= What you are asked to do =
Extract the stretch of lines that starts at the line with "Perfekt for Julekalender" and ends at the last line of the data below. Give it exactly, without pictures.

= Material shown =
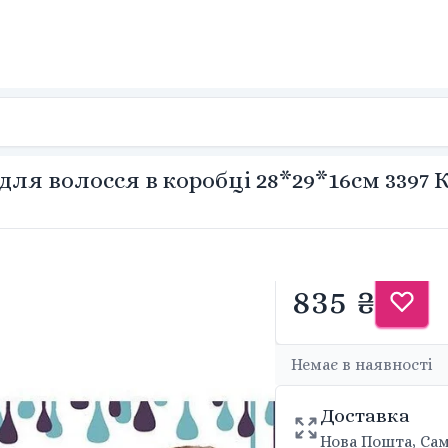
для волосся в коробці 28*29*16см 3397 
835 ₴
Немає в наявності
Доставка
Нова Пошта, Сам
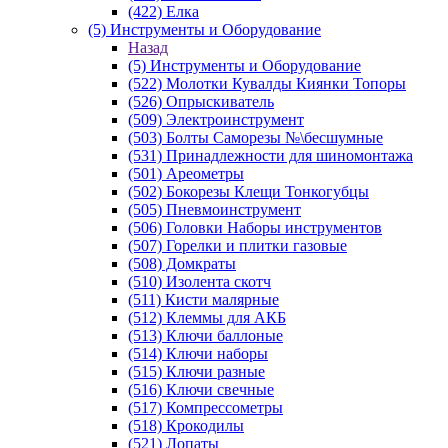
(422) Елка
(5) Инструменты и Оборудование
Назад
(5) Инструменты и Оборудование
(522) Молотки Кувалды Киянки Топоры
(526) Опрыскиватель
(509) Электроинструмент
(503) Болты Саморезы №\бесшумные
(531) Принадлежности для шиномонтажа
(501) Ареометры
(502) Бокорезы Клещи Тонкогубцы
(505) Пневмоинструмент
(506) Головки Наборы инструментов
(507) Горелки и плитки газовые
(508) Домкраты
(510) Изолента скотч
(511) Кисти малярные
(512) Клеммы для АКБ
(513) Ключи баллоные
(514) Ключи наборы
(515) Ключи разные
(516) Ключи свечные
(517) Компрессометры
(518) Крокодилы
(521) Лопаты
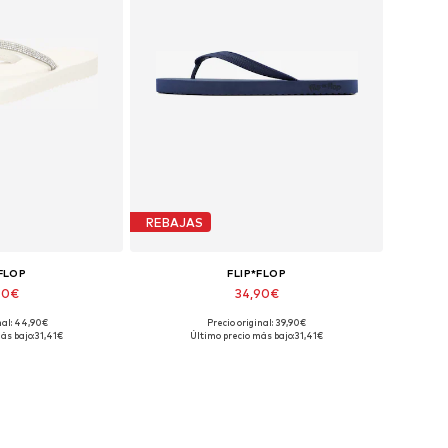
REBAJAS
*FLOP
FLIP*FLOP
90€
34,90€
nal: 44,90€
Precio original: 39,90€
onibles: 38
Tallas disponibles: 37
ás bajo:
31,41€
Último precio más bajo:
31,41€
 la cesta
Añadir a la cesta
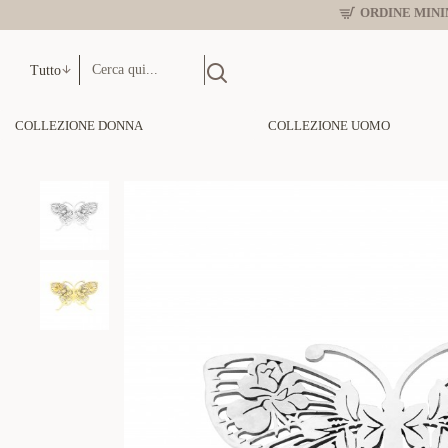
ORDINE MINIM
Tutto
COLLEZIONE DONNA
COLLEZIONE UOMO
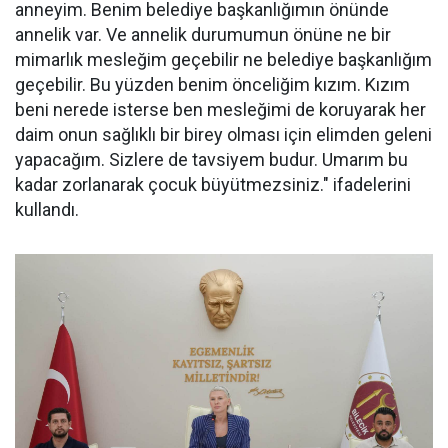
anneyim. Benim belediye başkanlığımın önünde
annelik var. Ve annelik durumumun önüne ne bir
mimarlık mesleğim geçebilir ne belediye başkanlığım
geçebilir. Bu yüzden benim önceliğim kızım. Kızım
beni nerede isterse ben mesleğimi de koruyarak her
daim onun sağlıklı bir birey olması için elimden geleni
yapacağım. Sizlere de tavsiyem budur. Umarım bu
kadar zorlanarak çocuk büyütmezsiniz." ifadelerini
kullandı.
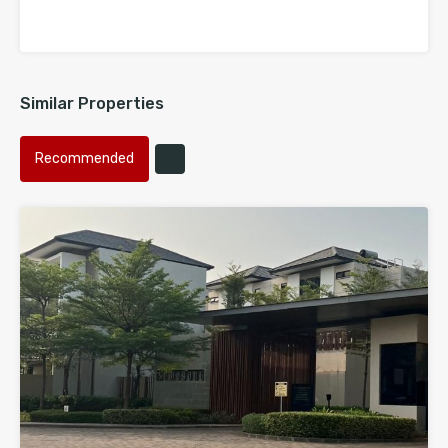
Similar Properties
Recommended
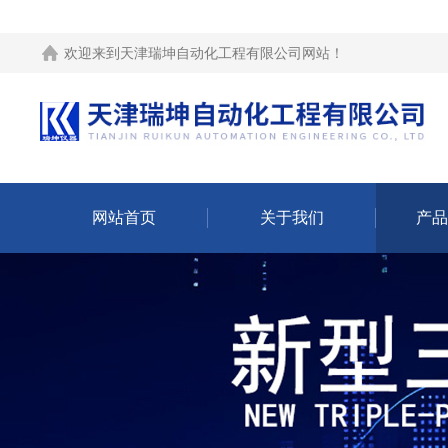
欢迎来到
天津瑞坤自动化工程有限公司网站
！
网站首页
关于我们
产品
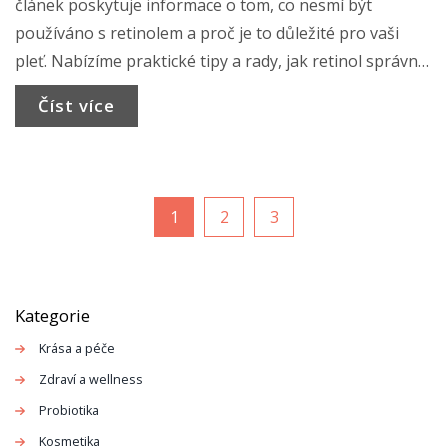
článek poskytuje informace o tom, co nesmí být
používáno s retinolem a proč je to důležité pro vaši
pleť. Nabízíme praktické tipy a rady, jak retinol správně
zařadit do své kosmetické rutiny a maximalizovat jeho
Číst více
benefity.
1
2
3
Kategorie
Krása a péče
Zdraví a wellness
Probiotika
Kosmetika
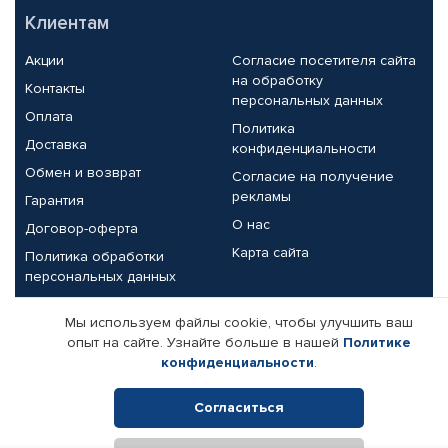
Клиентам
Акции
Согласие посетителя сайта
на обработку
Контакты
персональных данных
Оплата
Политика
Доставка
конфиденциальности
Обмен и возврат
Согласие на получение
рекламы
Гарантия
О нас
Договор-оферта
Карта сайта
Политика обработки
персональных данных
Партнерам
Мы используем файлы cookie, чтобы улучшить ваш
опыт на сайте. Узнайте больше в нашей
Политике
Корпоративным клиентам
Реквизиты компании
конфиденциальности
.
Поставщикам
Согласиться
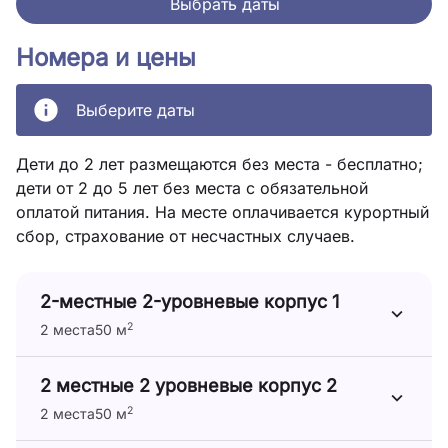
Выбрать даты
Номера и цены
Выберите даты
Дети до 2 лет размещаются без места - бесплатно;
дети от 2 до 5 лет без места с обязательной
оплатой питания. На месте оплачивается курортный
сбор, страхование от несчастных случаев.
2-местные 2-уровневые корпус 1
2
2 места
50 м
2 местные 2 уровневые корпус 2
2
2 места
50 м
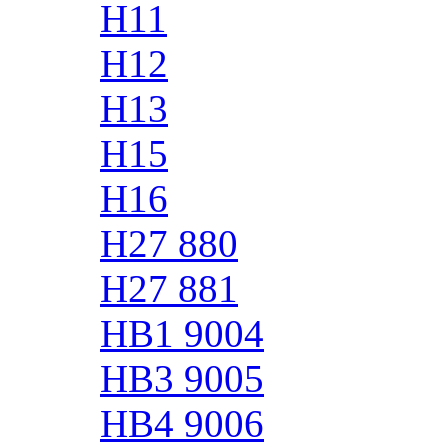
H11
H12
H13
H15
H16
H27 880
H27 881
HB1 9004
HB3 9005
HB4 9006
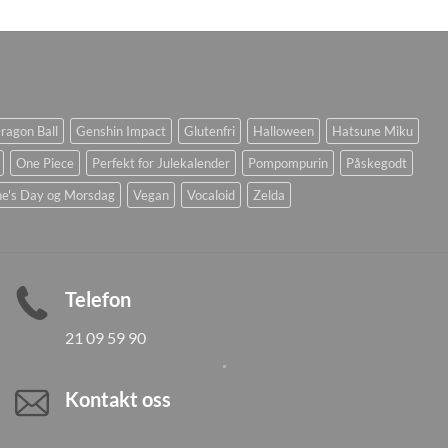
ragon Ball
Genshin Impact
Glutenfri
Halloween
Hatsune Miku
One Piece
Perfekt for Julekalender
Pompompurin
Påskegodt
ne's Day og Morsdag
Vegan
Vocaloid
Zelda
Telefon
21 09 59 90
Kontakt oss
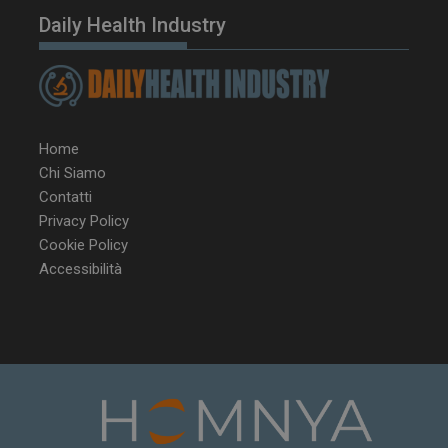
Daily Health Industry
Home
Chi Siamo
Contatti
Privacy Policy
Cookie Policy
Accessibilità
NOME
FORNITORE / DOMINIO
SCA
__Secure-ROLLOUT_TOKEN
.youtube.com
5 m
sett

= Finished exercise =
Perfekt for Julekalender
Pompompurin
Påskegodt
ne's Day og Morsdag
Vegan
Vocaloid
Zelda
Telefon
21 09 59 90
Kontakt oss
Daily Health Industry
Home
Chi Siamo
Contatti
Privacy Policy
Cookie Policy
Accessibilità
NOME
FORNITORE / DOMINIO
SCA
__Secure-ROLLOUT_TOKEN
.youtube.com
5 m
sett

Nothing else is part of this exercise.